The Courtship of Miles Standish

Introductory Note

IT is possible that the unmistakable success of Hiawatha made Mr. Longfellow more ready to occupy himself with another subject of American life. At any rate, a few weeks after the publication of that poem one of his friends urged him to write a poem on the Puritans and Quakers. “A good subject for a tragedy,” he remarks, and began looking over books which would give him incidents. The first outcome was the beginning of The New England Tragedies. Then he appears to have begun as an alternative, lighter work a drama, The Courtship of Miles Standish. This was December 2, 1856. Exactly a year later he writes in his diary: “Soft as spring. I begin a new poem, Priscilla, to be a kind of Puritan pastoral; the subject, the courtship of Miles Standish. This, I think, will be a better treatment of the subject than the dramatic one I wrote some time ago;” and the next day: “My poem is in hexameters; an idyl of the Old Colony times. What it will turn out I do not know; but it gives me pleasure to write it; and that I count for something.”
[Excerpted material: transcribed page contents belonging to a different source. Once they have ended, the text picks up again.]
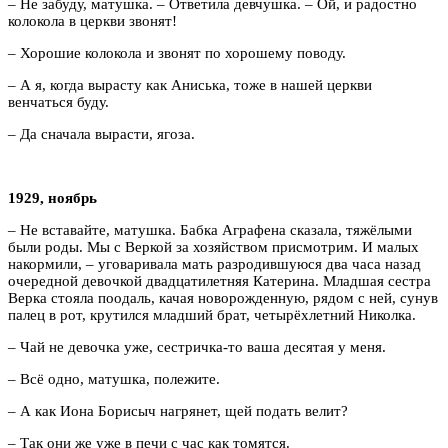
– Не забуду, матушка. – Ответила девчушка. – Ой, и радостно
колокола в церкви звонят!
– Хорошие колокола и звонят по хорошему поводу.
– А я, когда вырасту как Аниська, тоже в нашей церкви
венчаться буду.
– Да сначала вырасти, ягоза.
1929, ноябрь
– Не вставайте, матушка. Бабка Аграфена сказала, тяжёлыми
были роды. Мы с Веркой за хозяйством присмотрим. И малых
накормили, – уговаривала мать разродившуюся два часа назад
очередной девочкой двадцатилетняя Катерина. Младшая сестра
Верка стояла поодаль, качая новорожденную, рядом с ней, сунув
палец в рот, крутился младший брат, четырёхлетний Николка.
– Чай не девочка уже, сестричка-то ваша десятая у меня.
– Всё одно, матушка, полежите.
– А как Иона Борисыч нагрянет, щей подать велит?
– Так они же уже в печи с час как томятся.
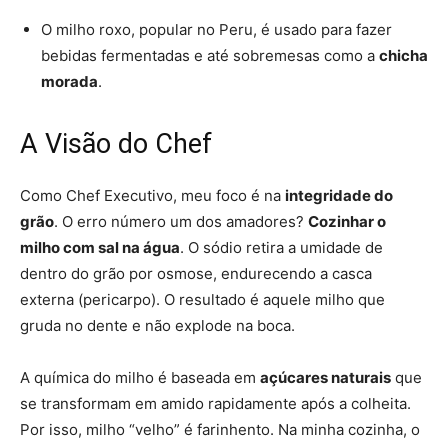
O milho roxo, popular no Peru, é usado para fazer
bebidas fermentadas e até sobremesas como a
chicha
morada
.
A Visão do Chef
Como Chef Executivo, meu foco é na
integridade do
grão
. O erro número um dos amadores?
Cozinhar o
milho com sal na água
. O sódio retira a umidade de
dentro do grão por osmose, endurecendo a casca
externa (pericarpo). O resultado é aquele milho que
gruda no dente e não explode na boca.
A química do milho é baseada em
açúcares naturais
que
se transformam em amido rapidamente após a colheita.
Por isso, milho “velho” é farinhento. Na minha cozinha, o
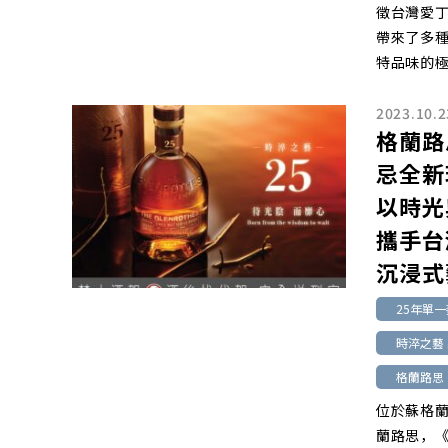
徵台灣愛
帶來了多
特品味的
2023.10.2
格蘭路
忌全新
以時光
攜手台
沉浸式
25年單
時淬之藝
格蘭路思
位於蘇格蘭
蘭路思，《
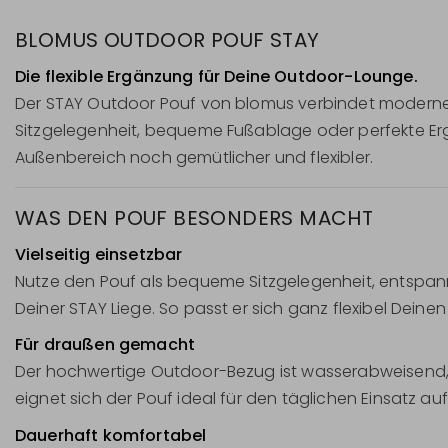
BLOMUS OUTDOOR POUF STAY
Die flexible Ergänzung für Deine Outdoor-Lounge.
Der STAY Outdoor Pouf von blomus verbindet modernes 
Sitzgelegenheit, bequeme Fußablage oder perfekte Er
Außenbereich noch gemütlicher und flexibler.
WAS DEN POUF BESONDERS MACHT
Vielseitig einsetzbar
Nutze den Pouf als bequeme Sitzgelegenheit, entspan
Deiner STAY Liege. So passt er sich ganz flexibel Deine
Für draußen gemacht
Der hochwertige Outdoor-Bezug ist wasserabweisend,
eignet sich der Pouf ideal für den täglichen Einsatz au
Dauerhaft komfortabel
He seems to have made a fresh start on the poem, January 29, 1858, and then to have carried it rapidly forward to completion, for the first draft was finished March 22d, although the book, which contained besides a collection of his recent short poems, was not published until September. When midway in the writing he changed the title to that which the poem now bears. The incident of Priscilla’s reply, on which the story turns, was a tradition, and John Alden was a maternal ancestor of the poet. For the rest, he drew his material from the easily accessible historical resources. Dr. Young had published his valuable Chronicles of the Pilgrim Fathers, and Mr. Charles Wyllis Elliott his entertaining History of New England, in which he had attempted to reconstruct the interior, household life in greater detail than had other learned writers. Mr. Longfellow did not think it necessary to follow the early Plymouth history with scrupulous reference to chronology; it was sufficient for him to catch the broad features of the colonial life and to reproduce the spirit of the relations existing between Plymouth and the Indians. The hexameter verse differs in its general effect from that produced by the more stately form used in Evangeline, through its greater elasticity. A crispness of touch is gained by a more varying accent and a freer use of trochees.